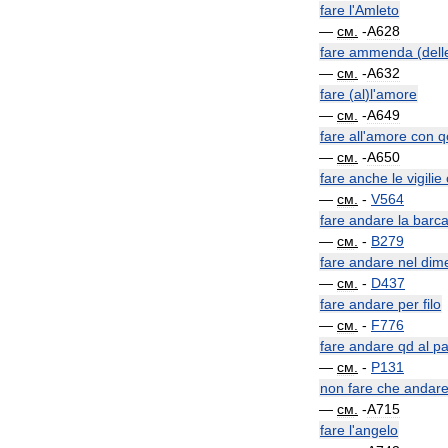
fare
l
'
Amleto
—
см
.
-
A628
fare
ammenda
(
dell
—
см
.
-
A632
fare
(
al
)
l
'
amore
—
см
.
-
A649
fare
all
'
amore
con
q
—
см
.
-
A650
fare
anche
le
vigilie
—
см
.
-
V564
fare
andare
la
barc
—
см
.
-
B279
fare
andare
nel
dime
—
см
.
-
D437
fare
andare
per
filo
—
см
.
-
F776
fare
andare
qd
al
pa
—
см
.
-
P131
non
fare
che
andar
—
см
.
-
A715
fare
l
'
angelo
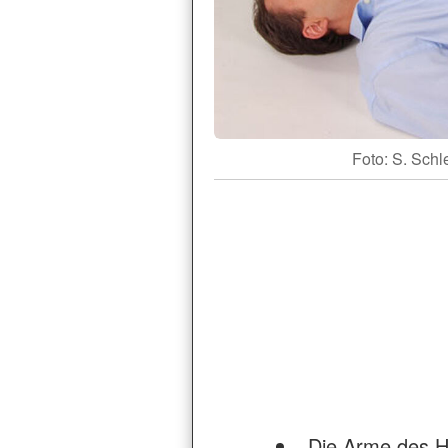
Foto: S. Schl
Die Arme des He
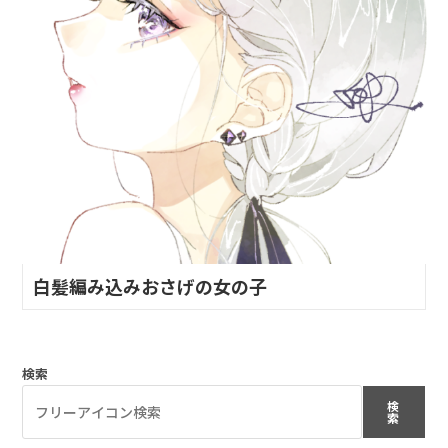
白髪編み込みおさげの女の子
検索
検
索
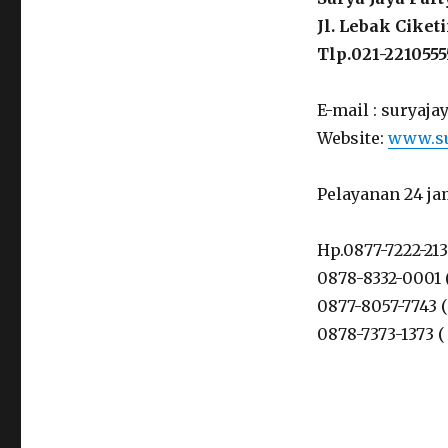
Jl. Lebak Cike
Tlp.021-2210555
E-mail : surya
Website:
www.su
Pelayanan 24 ja
Hp.0877-7222-21
0878-8332-0001
0877-8057-7743 
0878-7373-1373 (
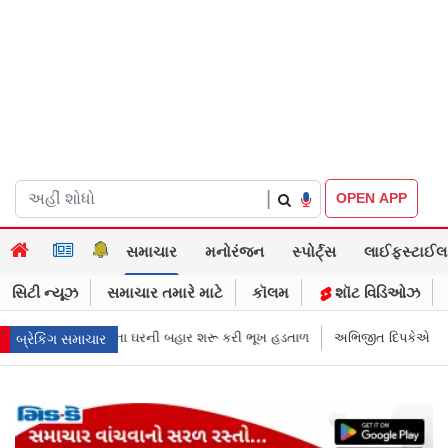
|
OPEN APP
સમાચાર
મનોરંજન
સ્પોર્ટ્સ
લાઈફસ્ટાઈલ
સિટી ન્યૂઝ
સમાચાર તમારે માટે
કૉલમ
શૉટ વિડિઓઝ
ૂ કરી ભૂખ હડતાળ
અભિજીત દિપકેએ CJPની નવી નીતિ જાહેર કરી, સપ્ટેમ્બરથી દ
બ્રેકિંગ સમાચાર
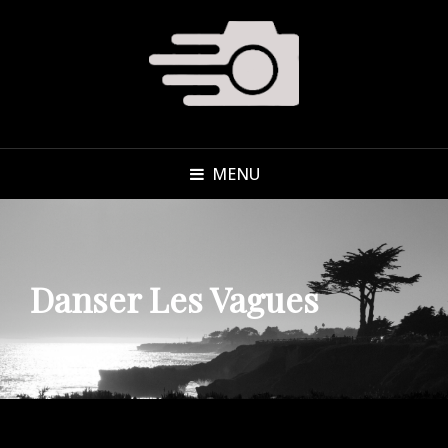
MENU
Danser Les Vagues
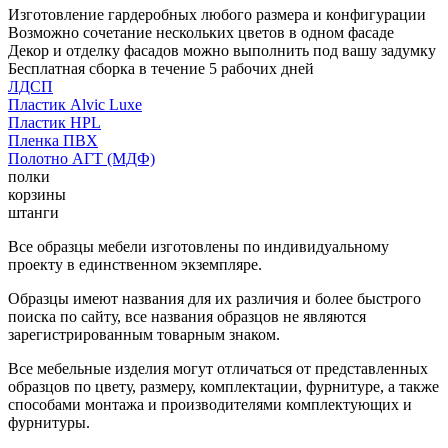
Изготовление гардеробных любого размера и конфигурации
Возможно сочетание нескольких цветов в одном фасаде
Декор и отделку фасадов можно выполнить под вашу задумку
Бесплатная сборка в течение 5 рабочих дней
ЛДСП
Пластик Alvic Luxe
Пластик HPL
Пленка ПВХ
Полотно АГТ (МДФ)
полки
корзины
штанги
Все образцы мебели изготовлены по индивидуальному
проекту в единственном экземпляре.
Образцы имеют названия для их различия и более быстрого
поиска по сайту, все названия образцов не являются
зарегистрированным товарным знаком.
Все мебельные изделия могут отличаться от представленных
образцов по цвету, размеру, комплектации, фурнитуре, а также
способами монтажа и производителями комплектующих и
фурнитуры.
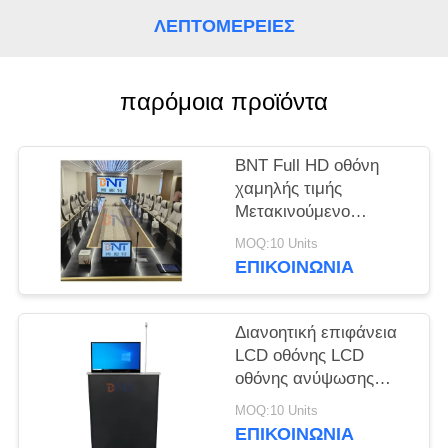
SOLUTION
ΛΕΠΤΟΜΈΡΕΙΕΣ
SITEMAP
παρόμοια προϊόντα
PRIVACY
POLICY
BNT Full HD οθόνη
χαμηλής τιμής
Μετακινούμενο
ανασυρόμενο
MOQ:10 Units
ανελκυστήρα οθόνης
ΕΠΙΚΟΙΝΩΝΊΑ
με μικρόφωνο για
σύστημα
συνεδριάσεων
Διανοητική επιφάνεια
LCD οθόνης LCD
οθόνης ανύψωσης
γρήγορης ανύψωσης
MOQ:10 Units
ενσωματωμένο
ΕΠΙΚΟΙΝΩΝΊΑ
μικρόφωνο για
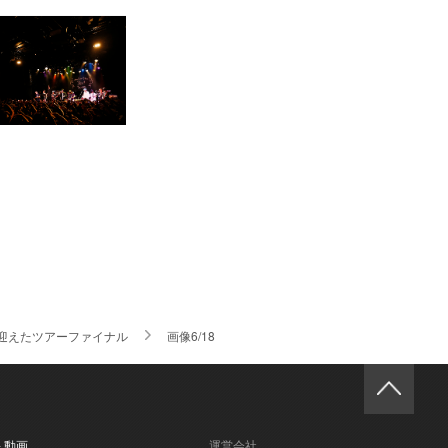
が迎えたツアーファイナル
画像6/18
- 動画
運営会社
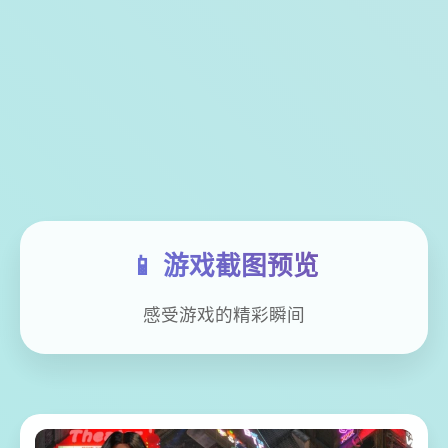
📱 游戏截图预览
感受游戏的精彩瞬间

########

== INSTRUCTIONS FOR THE TASK ==
Set the pictures aside and retype exactly the lines above from the line with "Изготовление гардеробных любого" to the line with "γρήγορης ανύψωσης", both included, adding no others.

== SOLVED PROBLEM ==
Изготовление гардеробных любого размера и конфигурации
Возможно сочетание нескольких цветов в одном фасаде
Декор и отделку фасадов можно выполнить под вашу задумку
Бесплатная сборка в течение 5 рабочих дней
ЛДСП
Пластик Alvic Luxe
Пластик HPL
Пленка ПВХ
Полотно АГТ (МДФ)
полки
корзины
штанги
Все образцы мебели изготовлены по индивидуальному
проекту в единственном экземпляре.
Образцы имеют названия для их различия и более быстрого
поиска по сайту, все названия образцов не являются
зарегистрированным товарным знаком.
Все мебельные изделия могут отличаться от представленных
образцов по цвету, размеру, комплектации, фурнитуре, а также
способами монтажа и производителями комплектующих и
фурнитуры.
SOLUTION
ΛΕΠΤΟΜΈΡΕΙΕΣ
SITEMAP
παρόμοια προϊόντα
PRIVACY
POLICY
BNT Full HD οθόνη
χαμηλής τιμής
Μετακινούμενο
ανασυρόμενο
MOQ:10 Units
ανελκυστήρα οθόνης
ΕΠΙΚΟΙΝΩΝΊΑ
με μικρόφωνο για
σύστημα
συνεδριάσεων
Διανοητική επιφάνεια
LCD οθόνης LCD
οθόνης ανύψωσης
γρήγορης ανύψωσης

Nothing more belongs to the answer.